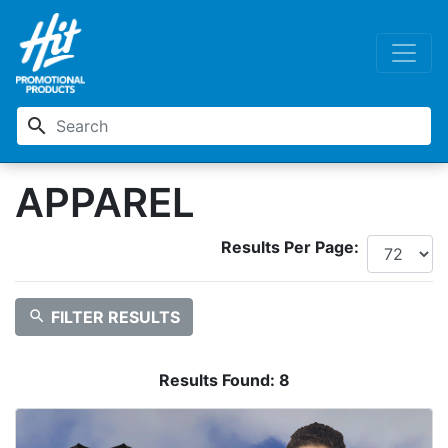
search
APPAREL
Results Per Page:
search
FILTER RESULTS
Results Found:
8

....................

▸ What you have to do
Repeat each record exactly, with the pictures left out.

▸ Answer space
search
APPAREL
Results Per Page:
search
FILTER RESULTS
Results Found:
8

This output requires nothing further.